Work instructions –
Your copy starts at the line containing "Oracle AI Database 26ai サンプル問題で学ぶ 傾向と対策" and ends at the last line below. Copy exactly, without pictures.

<<<<

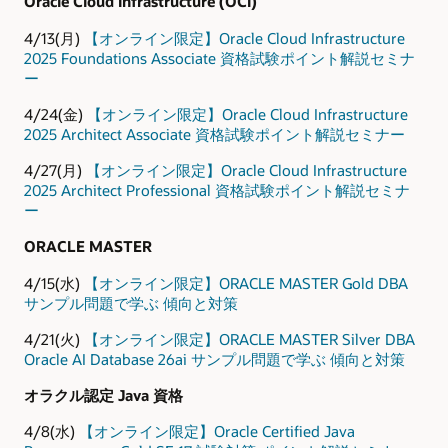
Oracle Cloud Infrastructure (OCI)
4/13(月)
【オンライン限定】Oracle Cloud Infrastructure
2025 Foundations Associate 資格試験ポイント解説セミナ
ー
4/24(金)
【オンライン限定】Oracle Cloud Infrastructure
2025 Architect Associate 資格試験ポイント解説セミナー
4/27(月)
【オンライン限定】Oracle Cloud Infrastructure
2025 Architect Professional 資格試験ポイント解説セミナ
ー
ORACLE MASTER
4/15(水)
【オンライン限定】ORACLE MASTER Gold DBA
サンプル問題で学ぶ 傾向と対策
4/21(火)
【オンライン限定】ORACLE MASTER Silver DBA
Oracle AI Database 26ai サンプル問題で学ぶ 傾向と対策
オラクル認定 Java 資格
4/8(水)
【オンライン限定】Oracle Certified Java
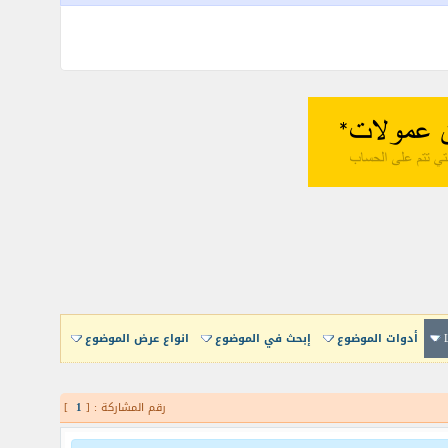
أدوات الموضوع
إبحث في الموضوع
انواع عرض الموضوع
رقم المشاركة : [
1
]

>>>>

Exercise answer –
Oracle AI Database 26ai サンプル問題で学ぶ 傾向と対策
オラクル認定 Java 資格
4/8(水)
【オンライン限定】Oracle Certified Java
أدوات الموضوع
إبحث في الموضوع
انواع عرض الموضوع
رقم المشاركة : [
1
]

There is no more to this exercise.